Effects of RNA editing and gene processing on phylogenetic reconstruction

Abstract
RNA editing is a ubiquitous phenomenon affecting most mitochondrial and chloroplast, and some nuclear genomes, where mutations in genomic DNA are "corrected" in the mRNA during transcriptional processing. Most editing in plants and animals corrects T-to-C substitutions at nonsynonymous first or second base positions, and the overall effect is an mRNA and protein sequence that differs from that predicted by the DNA. It has been suggested that genomic sequences that undergo editing should not be used in phylogenetics. We contend that editing will have little or no effect on DNA-based phylogenetic reconstruction because it is an intrinsic transcriptional process that does not affect the historical information in the DNA sequence. The only effect of editing on protein-coding DNA should be an increase in the rate of T-to-C transitions. Here we test the effects of RNA editing on phylogenetic reconstruction, using two data sets with high levels of editing, plant coxII and coxIII. Even with high levels of editing, phylogenies based on DNA and edited mRNA are virtually identical.

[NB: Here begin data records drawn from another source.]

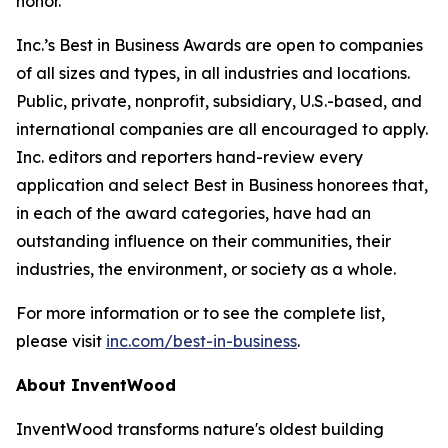
honor.”
Inc.’s Best in Business Awards are open to companies
of all sizes and types, in all industries and locations.
Public, private, nonprofit, subsidiary, U.S.-based, and
international companies are all encouraged to apply.
Inc. editors and reporters hand-review every
application and select Best in Business honorees that,
in each of the award categories, have had an
outstanding influence on their communities, their
industries, the environment, or society as a whole.
For more information or to see the complete list,
please visit
inc.com/best-in-business
.
About InventWood
InventWood transforms nature's oldest building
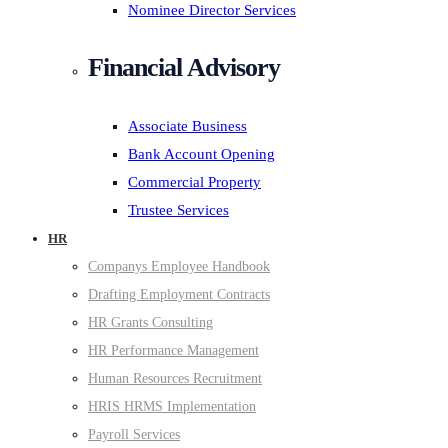
Nominee Director Services
Financial Advisory
Associate Business
Bank Account Opening
Commercial Property
Trustee Services
HR
Companys Employee Handbook
Drafting Employment Contracts
HR Grants Consulting
HR Performance Management
Human Resources Recruitment
HRIS HRMS Implementation
Payroll Services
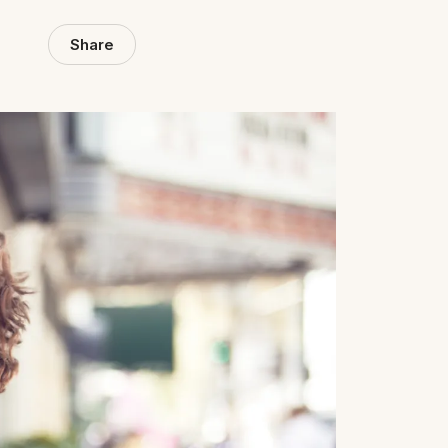
Share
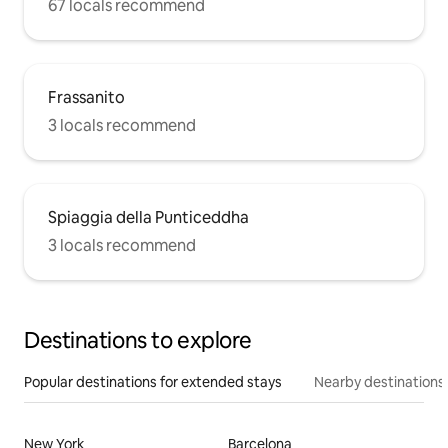
67 locals recommend
Frassanito
3 locals recommend
Spiaggia della Punticeddha
3 locals recommend
Destinations to explore
Popular destinations for extended stays
Nearby destinations
New York
Barcelona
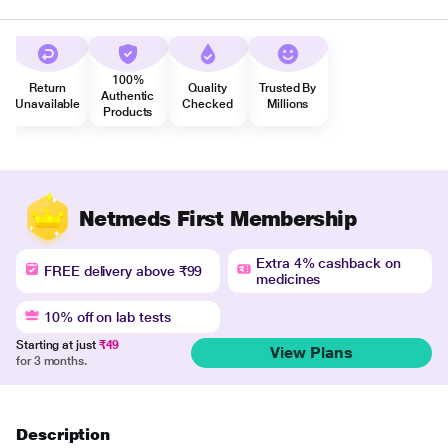
100%
Return
Quality
Trusted By
Authentic
Unavailable
Checked
Millions
Products
Netmeds First Membership
Extra 4% cashback on
FREE delivery above ₹99
medicines
10% off on lab tests
Starting at just
₹49
View Plans
for 3 months.
Description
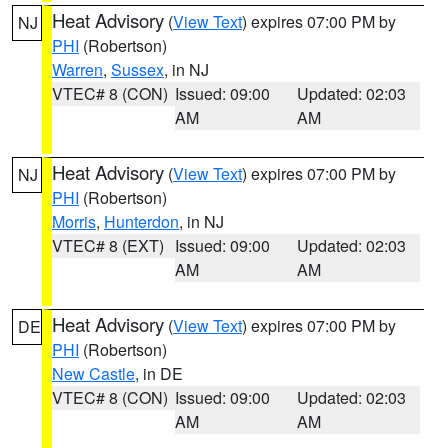
Heat Advisory
(
View Text
) expires 07:00 PM by
NJ
PHI
(Robertson)
Warren
,
Sussex
, in NJ
VTEC# 8 (CON)
Issued: 09:00
Updated: 02:03
AM
AM
Heat Advisory
(
View Text
) expires 07:00 PM by
NJ
PHI
(Robertson)
Morris
,
Hunterdon
, in NJ
VTEC# 8 (EXT)
Issued: 09:00
Updated: 02:03
AM
AM
Heat Advisory
(
View Text
) expires 07:00 PM by
DE
PHI
(Robertson)
New Castle
, in DE
VTEC# 8 (CON)
Issued: 09:00
Updated: 02:03
AM
AM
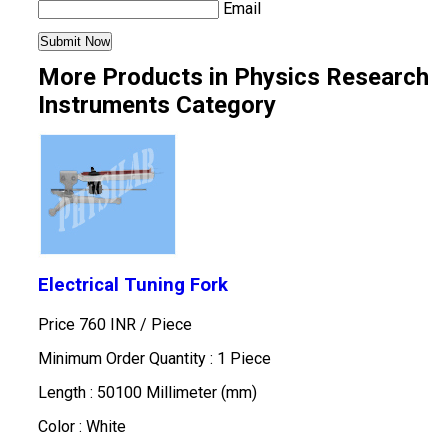
Email
More Products in Physics Research
Instruments Category
Electrical Tuning Fork
Price 760 INR /
Piece
Minimum Order Quantity : 1 Piece
Length : 50100 Millimeter (mm)
Color : White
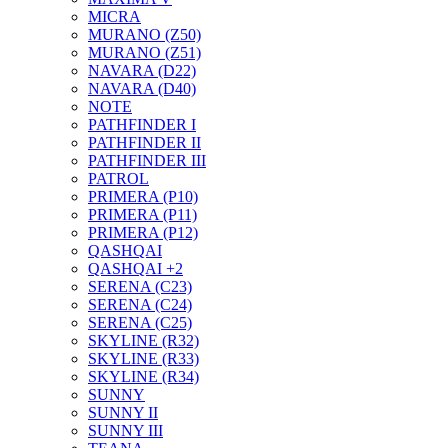
MICRA
MURANO (Z50)
MURANO (Z51)
NAVARA (D22)
NAVARA (D40)
NOTE
PATHFINDER I
PATHFINDER II
PATHFINDER III
PATROL
PRIMERA (P10)
PRIMERA (P11)
PRIMERA (P12)
QASHQAI
QASHQAI +2
SERENA (C23)
SERENA (C24)
SERENA (C25)
SKYLINE (R32)
SKYLINE (R33)
SKYLINE (R34)
SUNNY
SUNNY II
SUNNY III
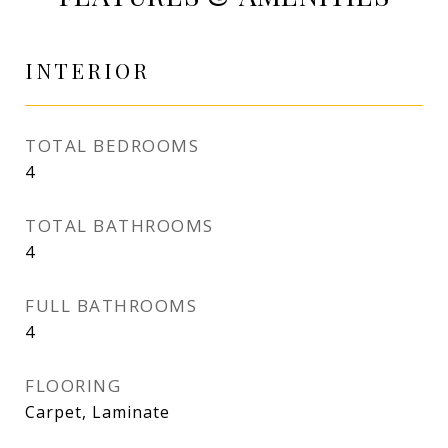
INTERIOR
TOTAL BEDROOMS
4
TOTAL BATHROOMS
4
FULL BATHROOMS
4
FLOORING
Carpet, Laminate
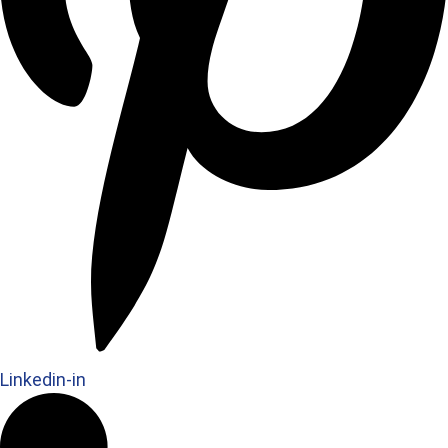
Linkedin-in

The two types of sequences should not be used in the same analysis, however, because the particular forms of the gene will tend to group together. We also examine the effects of processed paralogs--a term proposed for mRNA sequences that are reverse transcribed and reinserted into the genome as intact gene sequences. Processed paralogs result in a distinct and under-appreciated source of conflict among gene trees because of RNA editing. Analyses with unidentified processed paralogs may yield incorrect phylogenies, and the sequences may evolve at different rates if the gene has been transferred from one genetic compartment (nuclear, mitochondrial, chloroplast) to another. Although RNA editing itself is not a problem in phylogenetic reconstruction, analyses should not combine mRNAs with DNAs, and processed paralogs should be either excluded or analyzed with caution.